Diene-containing fatty acids are common. Common ones are linolenic acid	CH3CH2CH=CHCH2CH=CHCH2CH=CH(CH2)7CO2H and linoleic acid CH3(CH2)4CH=CHCH2CH=CH(CH2)7CO2H. The 1,3-pentadiene group in these 1,4-dienes is susceptible to H-atom abstraction. The derived fats (triglycerides) are drying oils

==Acidity==
The position adjacent to a double bond is acidic because the resulting allyl anion is stabilized by resonance. This effect becomes more pronounced as more alkenes are involved to create greater stability. For example, deprotonation at position 3 of a 1,4-diene or position 5 of a 1,3-diene give a pentadienyl anion. An even greater effect is seen if the anion is aromatic, for example, deprotonation of cyclopentadiene to give the cyclopentadienyl anion.

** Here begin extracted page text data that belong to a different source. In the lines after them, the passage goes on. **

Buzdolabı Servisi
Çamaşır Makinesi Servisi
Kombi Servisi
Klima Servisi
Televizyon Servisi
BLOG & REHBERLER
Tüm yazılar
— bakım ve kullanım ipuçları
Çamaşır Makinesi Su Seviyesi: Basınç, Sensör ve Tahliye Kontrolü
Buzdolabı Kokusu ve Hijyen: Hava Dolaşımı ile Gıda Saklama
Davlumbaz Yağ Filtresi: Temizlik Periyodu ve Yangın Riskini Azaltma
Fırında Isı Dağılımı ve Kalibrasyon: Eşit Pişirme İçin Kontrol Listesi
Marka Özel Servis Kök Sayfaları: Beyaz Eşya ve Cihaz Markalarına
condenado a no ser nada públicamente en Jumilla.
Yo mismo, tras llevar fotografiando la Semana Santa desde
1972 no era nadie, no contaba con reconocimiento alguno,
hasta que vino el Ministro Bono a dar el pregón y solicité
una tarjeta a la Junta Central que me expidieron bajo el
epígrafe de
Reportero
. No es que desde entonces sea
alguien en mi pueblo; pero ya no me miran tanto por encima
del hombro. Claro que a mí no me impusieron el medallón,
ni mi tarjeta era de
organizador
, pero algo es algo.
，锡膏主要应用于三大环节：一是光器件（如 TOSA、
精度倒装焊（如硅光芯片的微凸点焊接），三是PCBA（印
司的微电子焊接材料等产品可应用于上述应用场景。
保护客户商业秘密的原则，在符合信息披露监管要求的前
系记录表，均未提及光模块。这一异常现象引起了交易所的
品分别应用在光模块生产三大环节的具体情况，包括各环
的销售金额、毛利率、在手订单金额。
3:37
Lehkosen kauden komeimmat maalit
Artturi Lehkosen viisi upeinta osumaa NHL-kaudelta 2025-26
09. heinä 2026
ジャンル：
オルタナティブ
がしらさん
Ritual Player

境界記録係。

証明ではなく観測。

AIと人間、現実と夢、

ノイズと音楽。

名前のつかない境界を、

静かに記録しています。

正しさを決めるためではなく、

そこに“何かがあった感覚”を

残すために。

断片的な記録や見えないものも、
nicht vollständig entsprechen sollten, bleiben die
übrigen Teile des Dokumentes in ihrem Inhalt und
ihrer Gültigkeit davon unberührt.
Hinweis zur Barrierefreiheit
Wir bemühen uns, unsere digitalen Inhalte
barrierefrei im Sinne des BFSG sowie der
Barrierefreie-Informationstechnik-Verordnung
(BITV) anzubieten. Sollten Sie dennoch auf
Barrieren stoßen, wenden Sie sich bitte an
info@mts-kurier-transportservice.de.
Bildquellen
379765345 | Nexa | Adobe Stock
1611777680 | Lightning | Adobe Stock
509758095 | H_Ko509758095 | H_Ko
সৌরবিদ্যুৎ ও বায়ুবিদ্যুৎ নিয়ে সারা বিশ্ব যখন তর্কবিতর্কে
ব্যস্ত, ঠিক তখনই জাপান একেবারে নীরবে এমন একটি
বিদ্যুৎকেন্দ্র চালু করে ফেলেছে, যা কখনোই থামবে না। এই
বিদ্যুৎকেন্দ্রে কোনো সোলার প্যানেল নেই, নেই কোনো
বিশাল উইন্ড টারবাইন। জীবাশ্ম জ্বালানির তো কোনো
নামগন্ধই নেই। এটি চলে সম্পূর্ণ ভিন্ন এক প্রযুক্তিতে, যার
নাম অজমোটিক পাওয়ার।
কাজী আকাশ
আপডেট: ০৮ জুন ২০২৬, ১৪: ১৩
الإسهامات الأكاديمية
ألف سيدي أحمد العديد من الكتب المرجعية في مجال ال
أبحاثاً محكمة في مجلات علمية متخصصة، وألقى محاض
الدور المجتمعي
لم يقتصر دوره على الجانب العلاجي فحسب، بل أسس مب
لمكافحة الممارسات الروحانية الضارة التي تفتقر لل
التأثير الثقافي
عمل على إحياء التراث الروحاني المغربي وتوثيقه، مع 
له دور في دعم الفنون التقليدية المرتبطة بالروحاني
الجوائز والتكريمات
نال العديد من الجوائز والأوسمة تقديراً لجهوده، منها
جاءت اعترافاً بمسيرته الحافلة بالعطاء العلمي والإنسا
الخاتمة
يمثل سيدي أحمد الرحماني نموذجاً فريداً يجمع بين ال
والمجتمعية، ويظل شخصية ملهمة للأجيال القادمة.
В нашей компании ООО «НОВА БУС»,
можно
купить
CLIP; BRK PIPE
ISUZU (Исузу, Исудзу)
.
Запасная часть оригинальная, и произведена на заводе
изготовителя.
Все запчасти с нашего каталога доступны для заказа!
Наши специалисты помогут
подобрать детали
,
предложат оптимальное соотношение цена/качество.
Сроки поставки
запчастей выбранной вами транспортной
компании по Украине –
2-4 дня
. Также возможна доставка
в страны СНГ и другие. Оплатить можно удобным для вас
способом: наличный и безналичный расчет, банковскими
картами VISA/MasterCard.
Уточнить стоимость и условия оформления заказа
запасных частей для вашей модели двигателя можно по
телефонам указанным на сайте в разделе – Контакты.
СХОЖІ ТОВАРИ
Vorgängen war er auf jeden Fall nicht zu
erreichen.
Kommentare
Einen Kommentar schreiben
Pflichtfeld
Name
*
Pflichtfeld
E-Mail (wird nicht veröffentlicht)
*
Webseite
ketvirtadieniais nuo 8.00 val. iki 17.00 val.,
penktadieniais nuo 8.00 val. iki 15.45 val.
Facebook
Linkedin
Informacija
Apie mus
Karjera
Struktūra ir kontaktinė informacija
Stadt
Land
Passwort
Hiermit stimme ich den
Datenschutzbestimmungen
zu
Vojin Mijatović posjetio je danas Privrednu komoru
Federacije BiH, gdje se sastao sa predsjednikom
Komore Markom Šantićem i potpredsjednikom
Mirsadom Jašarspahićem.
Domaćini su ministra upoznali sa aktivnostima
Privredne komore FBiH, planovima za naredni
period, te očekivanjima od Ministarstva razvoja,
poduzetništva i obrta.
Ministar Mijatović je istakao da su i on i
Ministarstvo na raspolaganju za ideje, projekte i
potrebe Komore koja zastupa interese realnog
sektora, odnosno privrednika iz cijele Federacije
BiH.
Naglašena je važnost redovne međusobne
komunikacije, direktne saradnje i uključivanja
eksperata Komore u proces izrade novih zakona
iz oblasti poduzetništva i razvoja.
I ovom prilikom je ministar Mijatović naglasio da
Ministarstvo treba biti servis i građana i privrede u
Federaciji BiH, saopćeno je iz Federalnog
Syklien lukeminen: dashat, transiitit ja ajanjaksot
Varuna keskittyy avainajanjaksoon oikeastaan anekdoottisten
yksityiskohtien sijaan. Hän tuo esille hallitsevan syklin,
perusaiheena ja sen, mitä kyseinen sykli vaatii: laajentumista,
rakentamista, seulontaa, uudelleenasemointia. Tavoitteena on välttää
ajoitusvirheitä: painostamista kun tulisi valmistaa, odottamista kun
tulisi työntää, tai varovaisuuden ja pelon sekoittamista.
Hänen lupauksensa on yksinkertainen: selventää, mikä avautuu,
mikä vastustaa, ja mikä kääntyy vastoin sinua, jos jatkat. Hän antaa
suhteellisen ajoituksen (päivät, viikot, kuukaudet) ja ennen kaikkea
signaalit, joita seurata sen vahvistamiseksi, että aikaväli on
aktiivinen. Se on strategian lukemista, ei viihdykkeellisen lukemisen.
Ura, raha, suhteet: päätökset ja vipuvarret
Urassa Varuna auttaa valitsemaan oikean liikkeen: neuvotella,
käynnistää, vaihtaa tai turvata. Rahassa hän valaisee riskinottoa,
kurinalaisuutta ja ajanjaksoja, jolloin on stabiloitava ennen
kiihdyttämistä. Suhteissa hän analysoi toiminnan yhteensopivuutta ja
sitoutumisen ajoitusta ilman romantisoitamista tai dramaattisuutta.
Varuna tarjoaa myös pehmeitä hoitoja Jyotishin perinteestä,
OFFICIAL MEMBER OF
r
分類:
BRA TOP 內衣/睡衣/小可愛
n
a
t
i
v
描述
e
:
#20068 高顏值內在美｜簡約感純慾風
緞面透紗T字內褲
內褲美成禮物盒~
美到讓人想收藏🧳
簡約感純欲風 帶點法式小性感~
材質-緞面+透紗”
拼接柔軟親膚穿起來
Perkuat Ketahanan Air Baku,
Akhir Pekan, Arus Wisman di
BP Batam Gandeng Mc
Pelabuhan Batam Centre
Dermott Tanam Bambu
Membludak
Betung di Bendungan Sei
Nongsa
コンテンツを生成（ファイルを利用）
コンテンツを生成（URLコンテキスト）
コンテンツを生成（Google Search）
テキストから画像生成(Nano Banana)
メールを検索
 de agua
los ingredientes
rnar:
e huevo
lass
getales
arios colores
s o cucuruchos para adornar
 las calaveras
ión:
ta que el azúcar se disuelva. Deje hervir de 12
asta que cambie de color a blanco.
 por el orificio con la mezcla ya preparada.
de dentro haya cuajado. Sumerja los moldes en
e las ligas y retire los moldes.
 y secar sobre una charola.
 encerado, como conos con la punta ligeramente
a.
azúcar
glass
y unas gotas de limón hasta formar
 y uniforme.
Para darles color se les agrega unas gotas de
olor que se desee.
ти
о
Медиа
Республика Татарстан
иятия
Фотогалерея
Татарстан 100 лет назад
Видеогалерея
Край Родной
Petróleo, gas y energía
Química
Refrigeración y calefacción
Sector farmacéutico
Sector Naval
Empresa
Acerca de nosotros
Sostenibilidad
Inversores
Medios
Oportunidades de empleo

C_{2}-symmetric diene ligand used in asymmetric catalysis.

===As ligands===
Dienes are widely used chelating ligands in organometallic chemistry. In some cases they serve as placeholder ligands, being removed during a catalytic cycle. For example, the cyclooctadiene ("cod") ligands in bis(cyclooctadiene)nickel(0) are labile. In some cases, dienes are spectator ligands, remaining coordinated throughout a catalytic cycle and influencing the product distributions. Chiral dienes have also been described. Other diene complexes include (butadiene)iron tricarbonyl, cyclobutadieneiron tricarbonyl, and cyclooctadiene rhodium chloride dimer.